ASSIGNED TASK: When you reproduce the data, keep every word exactly as it stands and leave the pictures out.

Extracted data entries:
-- Opening Marker --
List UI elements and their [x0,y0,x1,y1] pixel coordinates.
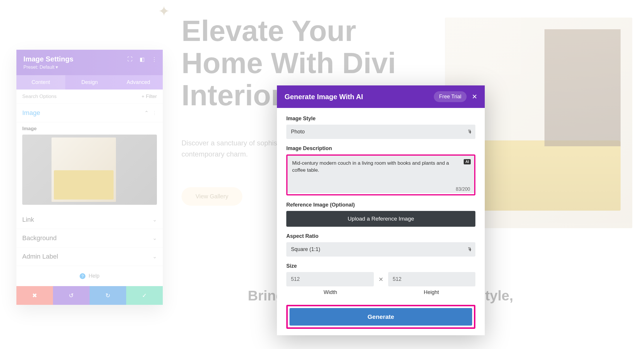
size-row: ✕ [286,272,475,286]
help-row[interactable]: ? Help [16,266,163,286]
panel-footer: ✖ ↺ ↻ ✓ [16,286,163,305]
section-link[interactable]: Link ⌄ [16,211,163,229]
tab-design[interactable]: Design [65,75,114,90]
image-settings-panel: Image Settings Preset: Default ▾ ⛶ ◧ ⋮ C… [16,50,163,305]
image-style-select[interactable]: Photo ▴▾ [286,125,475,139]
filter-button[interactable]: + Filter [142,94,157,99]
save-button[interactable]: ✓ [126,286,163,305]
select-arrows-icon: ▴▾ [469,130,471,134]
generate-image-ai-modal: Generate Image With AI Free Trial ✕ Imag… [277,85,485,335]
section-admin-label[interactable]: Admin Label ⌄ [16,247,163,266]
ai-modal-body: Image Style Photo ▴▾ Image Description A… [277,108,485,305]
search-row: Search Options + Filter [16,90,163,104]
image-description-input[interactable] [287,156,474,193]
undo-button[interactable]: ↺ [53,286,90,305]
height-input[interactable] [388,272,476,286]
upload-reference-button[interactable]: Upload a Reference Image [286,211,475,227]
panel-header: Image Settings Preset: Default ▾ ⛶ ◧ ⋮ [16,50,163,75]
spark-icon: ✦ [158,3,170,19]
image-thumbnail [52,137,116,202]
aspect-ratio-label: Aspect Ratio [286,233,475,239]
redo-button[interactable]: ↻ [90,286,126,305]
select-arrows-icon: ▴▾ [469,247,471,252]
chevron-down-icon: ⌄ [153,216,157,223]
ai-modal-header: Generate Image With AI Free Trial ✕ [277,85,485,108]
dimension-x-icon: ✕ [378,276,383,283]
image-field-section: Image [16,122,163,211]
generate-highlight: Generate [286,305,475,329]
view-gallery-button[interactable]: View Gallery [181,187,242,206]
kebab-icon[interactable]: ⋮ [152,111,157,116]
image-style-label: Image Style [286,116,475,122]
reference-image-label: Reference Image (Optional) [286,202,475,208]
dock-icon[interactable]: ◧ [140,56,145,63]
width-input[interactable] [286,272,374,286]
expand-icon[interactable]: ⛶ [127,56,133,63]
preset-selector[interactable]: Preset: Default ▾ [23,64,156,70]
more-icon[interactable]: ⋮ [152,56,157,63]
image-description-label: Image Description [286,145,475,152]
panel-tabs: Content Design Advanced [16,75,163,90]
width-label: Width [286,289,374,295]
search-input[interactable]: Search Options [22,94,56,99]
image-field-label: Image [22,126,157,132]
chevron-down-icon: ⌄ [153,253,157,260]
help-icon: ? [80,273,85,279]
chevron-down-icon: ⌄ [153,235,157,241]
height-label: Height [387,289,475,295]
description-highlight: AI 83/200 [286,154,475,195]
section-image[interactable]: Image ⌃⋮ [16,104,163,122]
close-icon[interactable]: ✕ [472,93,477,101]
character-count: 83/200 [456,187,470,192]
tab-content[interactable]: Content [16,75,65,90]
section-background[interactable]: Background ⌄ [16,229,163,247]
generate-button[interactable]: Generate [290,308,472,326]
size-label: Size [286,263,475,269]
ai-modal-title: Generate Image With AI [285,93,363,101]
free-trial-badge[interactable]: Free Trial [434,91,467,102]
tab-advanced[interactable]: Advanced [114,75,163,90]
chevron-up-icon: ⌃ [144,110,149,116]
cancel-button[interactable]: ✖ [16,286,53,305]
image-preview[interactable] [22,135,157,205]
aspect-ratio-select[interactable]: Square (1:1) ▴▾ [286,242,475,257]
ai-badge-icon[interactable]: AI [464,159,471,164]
-- Closing Marker --
ANSWER FOR THIS EXERCISE:
List UI elements and their [x0,y0,x1,y1] pixel coordinates.
size-row: ✕ [286,272,475,286]
help-row[interactable]: ? Help [16,266,163,286]
panel-footer: ✖ ↺ ↻ ✓ [16,286,163,305]
section-link[interactable]: Link ⌄ [16,211,163,229]
tab-design[interactable]: Design [65,75,114,90]
image-settings-panel: Image Settings Preset: Default ▾ ⛶ ◧ ⋮ C… [16,50,163,305]
image-style-select[interactable]: Photo ▴▾ [286,125,475,139]
filter-button[interactable]: + Filter [142,94,157,99]
save-button[interactable]: ✓ [126,286,163,305]
select-arrows-icon: ▴▾ [469,130,471,134]
generate-image-ai-modal: Generate Image With AI Free Trial ✕ Imag… [277,85,485,335]
section-admin-label[interactable]: Admin Label ⌄ [16,247,163,266]
ai-modal-body: Image Style Photo ▴▾ Image Description A… [277,108,485,305]
search-row: Search Options + Filter [16,90,163,104]
image-description-input[interactable] [287,156,474,193]
undo-button[interactable]: ↺ [53,286,90,305]
height-input[interactable] [388,272,476,286]
upload-reference-button[interactable]: Upload a Reference Image [286,211,475,227]
panel-header: Image Settings Preset: Default ▾ ⛶ ◧ ⋮ [16,50,163,75]
spark-icon: ✦ [158,3,170,19]
image-thumbnail [52,137,116,202]
aspect-ratio-label: Aspect Ratio [286,233,475,239]
redo-button[interactable]: ↻ [90,286,126,305]
select-arrows-icon: ▴▾ [469,247,471,252]
chevron-down-icon: ⌄ [153,216,157,223]
ai-modal-header: Generate Image With AI Free Trial ✕ [277,85,485,108]
dimension-x-icon: ✕ [378,276,383,283]
image-field-section: Image [16,122,163,211]
generate-highlight: Generate [286,305,475,329]
view-gallery-button[interactable]: View Gallery [181,187,242,206]
kebab-icon[interactable]: ⋮ [152,111,157,116]
image-style-label: Image Style [286,116,475,122]
reference-image-label: Reference Image (Optional) [286,202,475,208]
dock-icon[interactable]: ◧ [140,56,145,63]
width-input[interactable] [286,272,374,286]
expand-icon[interactable]: ⛶ [127,56,133,63]
preset-selector[interactable]: Preset: Default ▾ [23,64,156,70]
more-icon[interactable]: ⋮ [152,56,157,63]
image-description-label: Image Description [286,145,475,152]
panel-tabs: Content Design Advanced [16,75,163,90]
width-label: Width [286,289,374,295]
search-input[interactable]: Search Options [22,94,56,99]
image-field-label: Image [22,126,157,132]
chevron-down-icon: ⌄ [153,253,157,260]
help-icon: ? [80,273,85,279]
chevron-down-icon: ⌄ [153,235,157,241]
height-label: Height [387,289,475,295]
description-highlight: AI 83/200 [286,154,475,195]
section-image[interactable]: Image ⌃⋮ [16,104,163,122]
close-icon[interactable]: ✕ [472,93,477,101]
character-count: 83/200 [456,187,470,192]
tab-content[interactable]: Content [16,75,65,90]
section-background[interactable]: Background ⌄ [16,229,163,247]
generate-button[interactable]: Generate [290,308,472,326]
size-label: Size [286,263,475,269]
ai-modal-title: Generate Image With AI [285,93,363,101]
free-trial-badge[interactable]: Free Trial [434,91,467,102]
tab-advanced[interactable]: Advanced [114,75,163,90]
chevron-up-icon: ⌃ [144,110,149,116]
cancel-button[interactable]: ✖ [16,286,53,305]
image-preview[interactable] [22,135,157,205]
aspect-ratio-select[interactable]: Square (1:1) ▴▾ [286,242,475,257]
ai-badge-icon[interactable]: AI [464,159,471,164]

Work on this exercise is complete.